Lock up your tractors, gardaí warn, as one in four is stolen with key in it
Crime gangs targeting farms are bypassing sophisticated tracking systems
Crowds at the opening day of the National Ploughing Championships in Screggan, Tullamore, Co Offaly. Photograph: Barbara Lindberg.
Organised crime gangs are targeting farm equipment and have figured out ways to bypass sophisticated tracking systems, the Garda has warned.
About €1.4 million worth of goods were stolen from Irish farms over the past 12 months in 1,100 reported incidents. This included 100 incidents of thefts of farm animals worth about €350,000. About half of this was made up of stolen cattle.
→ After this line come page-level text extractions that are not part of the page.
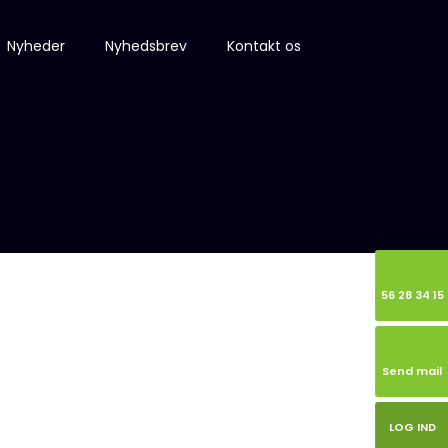
Nyheder
Nyhedsbrev
Kontakt os
56 28 34 15
Send mail
LOG IND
The number of incidents involving the theft of cattle and horses increased this year while the number of incidents involving sheep, poultry, dogs and pigs decreased.
Gardaí at the National Ploughing Championships in Screggan, Co Offaly warned that three out of four vans and one out of four tractors are stolen with the key in them. Crime prevention officer for Laois and Offaly, Sgt Graham Kavanagh said organised crime gangs are targeting high- value equipment including tractors worth more than €150,000.
He said many new tractors are fitted with GPS tracking systems but that some gangs have figured out how to short- circuit these using a car battery. Local criminals are usually responsible for thefts of tools and even silage wrap, he said. “Everything on a farm is of value to someone.”
Sgt Kavanagh advised farmers to remove the keys from their vehicles, lock their gates and hide away expensive equipment such as quad bikes and trailers. They should also ensure farms are well lit to deter thieves.
Farm thefts have fallen by eight per cent in the past 12 months, Sgt Kavanagh said. But he cautioned against complacency.
“The figure could be down because people aren’t reporting it as much. We’re trying to encourage farmers to report every theft and every crime that happens on the farm.”
The average value of stolen property was €300 per incident, a figure which has increased from €250 since 2017.